6 Participating organisations
- Cloudy Bayes: Hierarchical Bayesian modeling in Haskell
- The Cloudy Bayes project aims to develop a fast Bayesian model fitter that takes advantage of modern multiprocessor machines. It will support model descriptions in the BUGS model description language (WinBUGS, OpenBUGS, and JAGS). It will be implemented as an embedded domain specific language (EDSL) within Haskell. A wide range of model hierarchical Bayesian model structures will be possible, including many of the models used in medical, ecological, and biological sciences.
- Cloudy Bayes will provide an easy to use interface for describing models, running Monte Carlo Markov chain (MCMC) fitters, diagnosing performance and convergence criteria as it runs, and collecting output for post-processing. Haskell's strong type system will be used to ensure that model descriptions make sense, providing a fast, safe development cycle.
- IIJ Innovation Institute Inc.
- Haskell is suitable for many kinds of domain, and GHC's support for lightweight threads makes it attractive for concurrency applications. An exception has been network server programming because GHC 6.12 and earlier have an IO manager that is limited to 1024 network sockets. GHC 7 has a new IO manager implementation that gets rid of this limitation.

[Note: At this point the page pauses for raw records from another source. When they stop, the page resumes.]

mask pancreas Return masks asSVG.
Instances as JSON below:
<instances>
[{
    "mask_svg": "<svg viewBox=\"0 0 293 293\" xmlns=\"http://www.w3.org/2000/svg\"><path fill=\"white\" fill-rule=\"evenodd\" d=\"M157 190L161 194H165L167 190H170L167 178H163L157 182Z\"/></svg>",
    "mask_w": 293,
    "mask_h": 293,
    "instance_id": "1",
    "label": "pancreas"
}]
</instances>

- This project will implement several network servers to demonstrate that Haskell is suitable for network servers that handle a massive number of concurrent connections.
- Los Alamos National Laboratory
- This project will use parallel Haskell to implement high-performance Monte Carlo algorithms, a class of algorithms which use randomness to sample large or otherwise intractable solution spaces. The initial goal is a particle-based MC algorithm suitable for modeling the flow of radiation, with application to problems in astrophysics. From this, the project is expected to move to identification of suitable abstractions for expressing a wider variety of Monte Carlo algorithms, and using models for different physical phenomena.
- Willow Garage Inc.
- Distributed Rigid Body Dynamics in ROS
- Willow Garage seeks a high-level representation for a distributed rigid body dynamics simulation, capable of excellent parallel speedup on current and foreseeable hardware, yet linking to existing optimized libraries for low-level message passing and matrix math.

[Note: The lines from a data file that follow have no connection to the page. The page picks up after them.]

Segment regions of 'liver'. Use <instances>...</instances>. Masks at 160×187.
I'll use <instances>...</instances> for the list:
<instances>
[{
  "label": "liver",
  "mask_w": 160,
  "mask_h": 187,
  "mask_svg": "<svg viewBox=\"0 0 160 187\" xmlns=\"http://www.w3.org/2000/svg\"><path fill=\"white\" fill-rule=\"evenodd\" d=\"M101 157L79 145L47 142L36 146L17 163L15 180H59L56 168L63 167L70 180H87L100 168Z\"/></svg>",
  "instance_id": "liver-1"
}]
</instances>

- This project will drive API, performance, and profiling tool requirements for Haskell's interface to the Message Passing Interface (MPI) specification, an industry-standard in High Performance Computing (HPC), as used on clusters of many nodes.
- Competing internal initiatives use C++/MPI and CUDA directly.
- Willow Garage aims to lay the groundwork for personal robotics applications in everyday life. ROS (Robot Operating System) is an open source, meta-operating system for your robot.
- This project is to demonstrate parallel Haskell technology using the example of graph algorithms in large graphs representing social networks. The current work is on parallel versions of the Bron-Kerbosch algorithm for finding maximal cliques in a graph. The initial goal is to demonstrate good speedups on multi-core and the overall aim to demonstrate good speedups of a distributed version of the algorithm using Cloud Haskell.
- VETT are working on a transaction processing application using Cloud Haskell. More details will be available shortly.